## DIRECTIONS FOR THIS TASK
Reproduce exactly, from the line containing "Franziska Oberlies und Philip Kühne mit", every line down to the end of the data below.
DATASET RECORDS section start
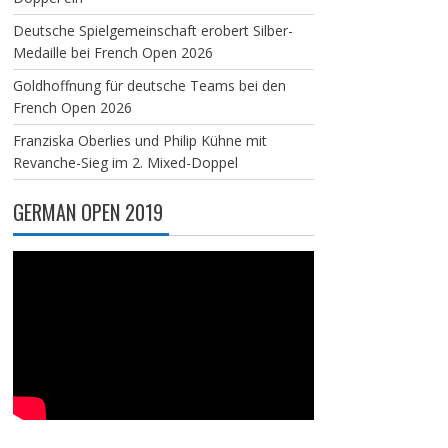
Deutsche Spielgemeinschaft erobert Silber-
Medaille bei French Open 2026
Goldhoffnung für deutsche Teams bei den
French Open 2026
Franziska Oberlies und Philip Kühne mit
Revanche-Sieg im 2. Mixed-Doppel
GERMAN OPEN 2019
DATASET RECORDS section end
## SOLUTION BELOW
Franziska Oberlies und Philip Kühne mit
Revanche-Sieg im 2. Mixed-Doppel
GERMAN OPEN 2019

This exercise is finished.